BEIRUT, Lebanon: Militants told AFP they found around 40 bodies bearing signs of torture inside a hospital morgue near Damascus on Monday, stuffed into body bags with numbers and sometimes names written on them.
“I opened the door of the morgue with my own hands, it was a horrific sight: about 40 bodies were piled up showing signs of gruesome torture,” Mohammed Al-Hajj, a fighter with militant factions from the country’s south told AFP by telephone from Damascus.
AFP saw dozens of photographs and video footage that Hajj said he took himself and showed corpses with evident signs of torture: eyes and teeth gouged out, blood splattered and bruising.

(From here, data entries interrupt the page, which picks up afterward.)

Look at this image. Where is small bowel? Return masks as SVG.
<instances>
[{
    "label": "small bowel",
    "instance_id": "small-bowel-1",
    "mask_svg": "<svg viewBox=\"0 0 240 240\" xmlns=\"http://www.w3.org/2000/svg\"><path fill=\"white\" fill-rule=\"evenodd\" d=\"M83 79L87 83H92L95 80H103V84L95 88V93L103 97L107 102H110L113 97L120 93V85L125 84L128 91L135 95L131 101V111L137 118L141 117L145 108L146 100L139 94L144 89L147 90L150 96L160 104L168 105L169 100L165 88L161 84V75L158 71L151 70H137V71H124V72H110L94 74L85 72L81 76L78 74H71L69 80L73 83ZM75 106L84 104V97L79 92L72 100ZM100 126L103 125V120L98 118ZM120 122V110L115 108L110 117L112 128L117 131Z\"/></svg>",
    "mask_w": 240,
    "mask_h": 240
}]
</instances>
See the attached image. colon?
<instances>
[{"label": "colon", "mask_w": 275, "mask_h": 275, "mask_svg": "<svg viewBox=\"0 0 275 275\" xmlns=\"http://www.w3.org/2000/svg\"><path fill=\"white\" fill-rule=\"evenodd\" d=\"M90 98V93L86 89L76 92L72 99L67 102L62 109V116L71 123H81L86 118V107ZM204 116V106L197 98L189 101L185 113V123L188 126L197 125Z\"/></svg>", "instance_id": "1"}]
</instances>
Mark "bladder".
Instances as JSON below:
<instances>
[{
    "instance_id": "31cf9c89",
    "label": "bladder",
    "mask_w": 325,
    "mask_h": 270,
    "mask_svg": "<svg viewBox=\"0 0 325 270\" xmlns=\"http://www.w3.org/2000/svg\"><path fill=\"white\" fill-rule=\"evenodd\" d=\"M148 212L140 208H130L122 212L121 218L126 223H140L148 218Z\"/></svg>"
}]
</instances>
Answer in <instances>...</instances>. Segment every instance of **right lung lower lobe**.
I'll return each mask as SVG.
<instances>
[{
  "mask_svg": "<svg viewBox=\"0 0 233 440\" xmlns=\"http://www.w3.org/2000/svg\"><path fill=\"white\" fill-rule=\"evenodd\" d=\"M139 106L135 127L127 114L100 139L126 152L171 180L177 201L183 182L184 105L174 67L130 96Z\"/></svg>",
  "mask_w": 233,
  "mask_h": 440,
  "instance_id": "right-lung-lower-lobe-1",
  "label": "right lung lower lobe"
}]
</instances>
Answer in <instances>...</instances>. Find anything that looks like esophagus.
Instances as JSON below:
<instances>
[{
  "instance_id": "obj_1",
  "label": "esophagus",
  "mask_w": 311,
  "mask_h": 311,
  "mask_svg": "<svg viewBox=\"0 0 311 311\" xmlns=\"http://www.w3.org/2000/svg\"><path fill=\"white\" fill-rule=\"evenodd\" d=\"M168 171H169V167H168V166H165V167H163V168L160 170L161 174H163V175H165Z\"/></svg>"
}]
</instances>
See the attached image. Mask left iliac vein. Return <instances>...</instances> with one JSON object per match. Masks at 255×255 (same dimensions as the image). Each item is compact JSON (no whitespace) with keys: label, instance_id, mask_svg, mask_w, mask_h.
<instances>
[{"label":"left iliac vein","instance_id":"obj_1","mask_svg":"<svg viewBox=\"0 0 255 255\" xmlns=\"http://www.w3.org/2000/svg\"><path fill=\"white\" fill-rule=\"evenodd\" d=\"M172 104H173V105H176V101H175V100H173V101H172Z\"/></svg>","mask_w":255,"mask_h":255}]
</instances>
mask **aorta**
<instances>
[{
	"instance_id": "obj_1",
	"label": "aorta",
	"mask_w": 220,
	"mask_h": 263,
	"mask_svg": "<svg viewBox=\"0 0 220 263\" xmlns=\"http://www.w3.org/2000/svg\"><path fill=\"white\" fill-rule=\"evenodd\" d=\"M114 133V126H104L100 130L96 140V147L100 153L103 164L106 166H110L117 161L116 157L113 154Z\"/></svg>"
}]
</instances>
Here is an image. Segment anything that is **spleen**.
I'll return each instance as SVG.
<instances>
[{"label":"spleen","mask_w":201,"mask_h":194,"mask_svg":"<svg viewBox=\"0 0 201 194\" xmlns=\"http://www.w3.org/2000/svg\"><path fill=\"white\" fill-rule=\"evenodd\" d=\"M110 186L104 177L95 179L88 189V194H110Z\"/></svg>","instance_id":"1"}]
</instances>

The footage taken in Harasta hospital also showed a piece of cloth containing bones, while a decomposing body’s rib cage peaked through the skin.
The bodies were placed in white plastic bags or wrapped in white cloth, some stained with blood.

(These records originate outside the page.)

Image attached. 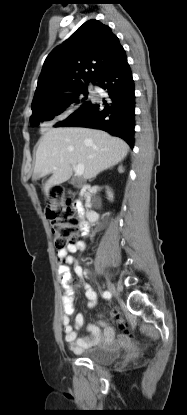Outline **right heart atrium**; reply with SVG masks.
<instances>
[{
	"label": "right heart atrium",
	"instance_id": "right-heart-atrium-1",
	"mask_svg": "<svg viewBox=\"0 0 187 415\" xmlns=\"http://www.w3.org/2000/svg\"><path fill=\"white\" fill-rule=\"evenodd\" d=\"M66 117H67V114L66 113H59V114H57L55 116V120L56 121H62L64 119H66Z\"/></svg>",
	"mask_w": 187,
	"mask_h": 415
}]
</instances>
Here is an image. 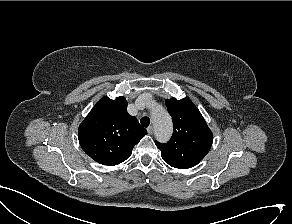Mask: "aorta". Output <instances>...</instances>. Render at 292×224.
I'll return each mask as SVG.
<instances>
[{"label":"aorta","instance_id":"aorta-1","mask_svg":"<svg viewBox=\"0 0 292 224\" xmlns=\"http://www.w3.org/2000/svg\"><path fill=\"white\" fill-rule=\"evenodd\" d=\"M152 123L155 129V137L160 142H167L173 130L172 120L168 112L157 103L151 109Z\"/></svg>","mask_w":292,"mask_h":224}]
</instances>
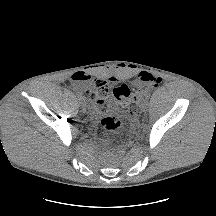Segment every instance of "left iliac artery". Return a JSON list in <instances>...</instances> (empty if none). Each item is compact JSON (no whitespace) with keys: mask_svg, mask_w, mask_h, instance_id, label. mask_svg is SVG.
<instances>
[{"mask_svg":"<svg viewBox=\"0 0 216 216\" xmlns=\"http://www.w3.org/2000/svg\"><path fill=\"white\" fill-rule=\"evenodd\" d=\"M148 103H150V98L143 99V104H148Z\"/></svg>","mask_w":216,"mask_h":216,"instance_id":"1","label":"left iliac artery"}]
</instances>
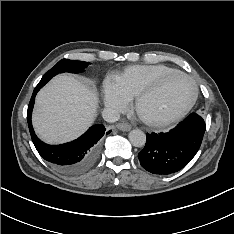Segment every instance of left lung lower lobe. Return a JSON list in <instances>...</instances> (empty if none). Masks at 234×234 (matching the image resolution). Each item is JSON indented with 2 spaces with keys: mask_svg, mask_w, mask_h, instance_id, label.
<instances>
[{
  "mask_svg": "<svg viewBox=\"0 0 234 234\" xmlns=\"http://www.w3.org/2000/svg\"><path fill=\"white\" fill-rule=\"evenodd\" d=\"M206 125L191 113L167 133L147 134L144 149L138 154L141 166L153 174H171L185 167L200 148Z\"/></svg>",
  "mask_w": 234,
  "mask_h": 234,
  "instance_id": "0a47b994",
  "label": "left lung lower lobe"
}]
</instances>
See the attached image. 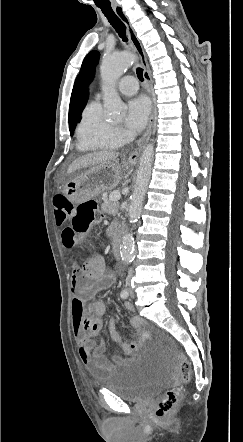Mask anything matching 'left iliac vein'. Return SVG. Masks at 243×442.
I'll return each mask as SVG.
<instances>
[{"instance_id":"obj_1","label":"left iliac vein","mask_w":243,"mask_h":442,"mask_svg":"<svg viewBox=\"0 0 243 442\" xmlns=\"http://www.w3.org/2000/svg\"><path fill=\"white\" fill-rule=\"evenodd\" d=\"M129 294L131 298H134L135 294L132 288L129 289Z\"/></svg>"}]
</instances>
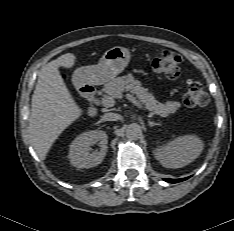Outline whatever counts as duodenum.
I'll return each instance as SVG.
<instances>
[{
    "instance_id": "duodenum-1",
    "label": "duodenum",
    "mask_w": 234,
    "mask_h": 231,
    "mask_svg": "<svg viewBox=\"0 0 234 231\" xmlns=\"http://www.w3.org/2000/svg\"><path fill=\"white\" fill-rule=\"evenodd\" d=\"M77 88L81 92V94L84 96V98L91 103V106L88 110L89 115L95 116L97 114V109L94 105V102L96 100L95 87L91 85L90 83L79 80L77 81Z\"/></svg>"
}]
</instances>
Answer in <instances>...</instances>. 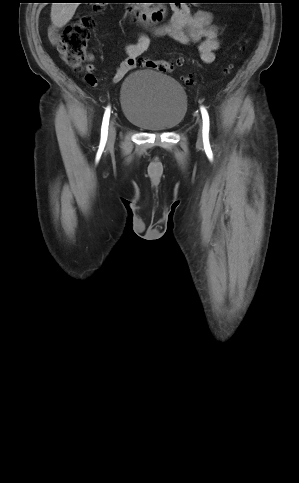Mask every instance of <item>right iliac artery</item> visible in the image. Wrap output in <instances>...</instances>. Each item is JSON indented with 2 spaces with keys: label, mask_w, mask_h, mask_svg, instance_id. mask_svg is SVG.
<instances>
[{
  "label": "right iliac artery",
  "mask_w": 299,
  "mask_h": 483,
  "mask_svg": "<svg viewBox=\"0 0 299 483\" xmlns=\"http://www.w3.org/2000/svg\"><path fill=\"white\" fill-rule=\"evenodd\" d=\"M109 118H110V107L106 109L103 117V122L101 127V141H100L101 146H104L107 140Z\"/></svg>",
  "instance_id": "82829eb1"
}]
</instances>
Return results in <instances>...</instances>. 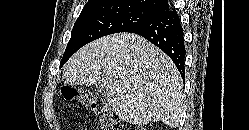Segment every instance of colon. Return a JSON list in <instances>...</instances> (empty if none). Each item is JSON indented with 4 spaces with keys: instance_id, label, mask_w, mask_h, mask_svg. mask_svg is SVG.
<instances>
[{
    "instance_id": "obj_1",
    "label": "colon",
    "mask_w": 249,
    "mask_h": 130,
    "mask_svg": "<svg viewBox=\"0 0 249 130\" xmlns=\"http://www.w3.org/2000/svg\"><path fill=\"white\" fill-rule=\"evenodd\" d=\"M61 97L65 101H75L94 113L100 130H122V125L107 102L92 92L71 85L61 87Z\"/></svg>"
}]
</instances>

Corpses had pieces of cloth or adhesive tape bearing scribbled numbers and sometimes names.
Some seemed to have been killed recently.

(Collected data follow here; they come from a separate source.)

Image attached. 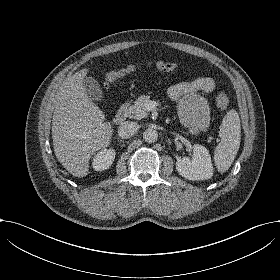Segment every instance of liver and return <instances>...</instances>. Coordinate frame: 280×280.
Listing matches in <instances>:
<instances>
[{"mask_svg":"<svg viewBox=\"0 0 280 280\" xmlns=\"http://www.w3.org/2000/svg\"><path fill=\"white\" fill-rule=\"evenodd\" d=\"M88 70L69 75L55 96L52 138L55 155L68 172L84 177L91 155L111 143L113 128L87 96L83 79Z\"/></svg>","mask_w":280,"mask_h":280,"instance_id":"obj_1","label":"liver"}]
</instances>
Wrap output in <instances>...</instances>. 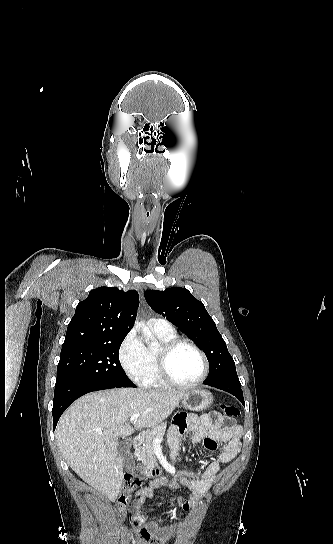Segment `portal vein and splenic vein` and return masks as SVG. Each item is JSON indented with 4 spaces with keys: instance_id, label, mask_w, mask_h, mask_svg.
I'll return each instance as SVG.
<instances>
[{
    "instance_id": "obj_1",
    "label": "portal vein and splenic vein",
    "mask_w": 333,
    "mask_h": 544,
    "mask_svg": "<svg viewBox=\"0 0 333 544\" xmlns=\"http://www.w3.org/2000/svg\"><path fill=\"white\" fill-rule=\"evenodd\" d=\"M139 416H140L139 413L133 414V415L130 417V422H134ZM161 441H162V439H159V438H156V439L154 440L155 444H159V443H161Z\"/></svg>"
}]
</instances>
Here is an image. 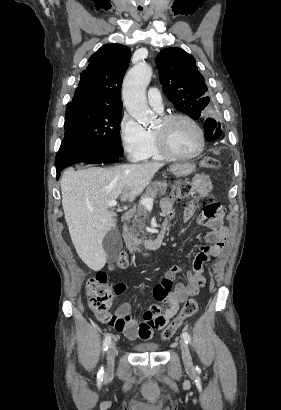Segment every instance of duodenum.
Instances as JSON below:
<instances>
[{
  "mask_svg": "<svg viewBox=\"0 0 281 410\" xmlns=\"http://www.w3.org/2000/svg\"><path fill=\"white\" fill-rule=\"evenodd\" d=\"M132 216H133V211L125 212L122 215V222L123 223L128 222L132 218ZM164 239H165V228H163L159 232L157 237L152 240H139V239H134V238H128L127 248L133 254H136L143 249L157 250L162 246Z\"/></svg>",
  "mask_w": 281,
  "mask_h": 410,
  "instance_id": "duodenum-1",
  "label": "duodenum"
}]
</instances>
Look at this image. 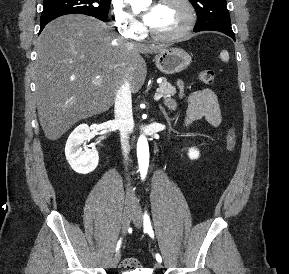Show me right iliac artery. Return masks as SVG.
I'll return each instance as SVG.
<instances>
[{"label":"right iliac artery","instance_id":"1","mask_svg":"<svg viewBox=\"0 0 289 274\" xmlns=\"http://www.w3.org/2000/svg\"><path fill=\"white\" fill-rule=\"evenodd\" d=\"M121 242H122V240L120 239V240L118 241V243H117L116 251L119 250V248H120V246H121Z\"/></svg>","mask_w":289,"mask_h":274}]
</instances>
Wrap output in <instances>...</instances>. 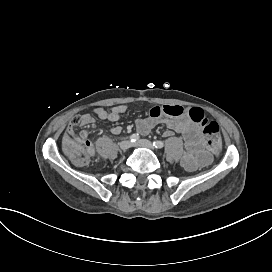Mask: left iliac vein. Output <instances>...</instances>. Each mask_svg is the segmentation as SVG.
Masks as SVG:
<instances>
[{
    "label": "left iliac vein",
    "instance_id": "1",
    "mask_svg": "<svg viewBox=\"0 0 272 272\" xmlns=\"http://www.w3.org/2000/svg\"><path fill=\"white\" fill-rule=\"evenodd\" d=\"M133 146H135V147H145V148H148V149H153L154 148L153 143L150 142L149 140H146V139H141V140L137 141L136 143L133 144Z\"/></svg>",
    "mask_w": 272,
    "mask_h": 272
}]
</instances>
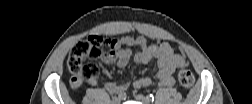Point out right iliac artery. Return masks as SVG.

While some of the dead were wearing clothes, others were naked.
Militants seized power on Sunday ousting former President Bashar Assad, whose family ruled Syria with an iron fist for more than five decades.
At the core of the system of rule that Assad inherited from his father Hafez was a brutal complex of prisons and detention centers used to eliminate dissent by jailing those suspected of stepping out of the ruling Baath party’s line.
Thousands of people hoping to reunite with loved ones who disappeared in Assad’s jails had gathered Monday evening at the notorious Saydnaya prison outside Damascus, AFP correspondents said.
Hajj said the fighters received a tip from a hospital worker about the bodies that were being dumped there.
“We informed the military command of what we found and coordinated with the Syrian Red Crescent, which transported the bodies to a Damascus hospital, so that families can come and identify them,” he added.
Diab Serriya, who cofounded the Association of Detainees and the Missing in Sednaya Prison (ADMSP) watchdog, told AFP the bodies were likely detainees from Saydnaya prison.
“Harasta Hospital served as the main center for collecting the bodies of detainees,” he said.
“Bodies would be sent there from Saydnaya prison or Tishrin Hospital, and from Harasta, they would be transferred to mass graves,” he added.
“It is very important to document what we are seeing in the video.”
According to the British-based Syrian Observatory for Human Rights war monitor, at least 60,000 people have been killed under torture or because of terrible conditions in Assad’s detention centers.
Since the start of the conflict, President Bashar Assad’s government has been accused of human rights abuses and of cases of torture, rape and summary executions.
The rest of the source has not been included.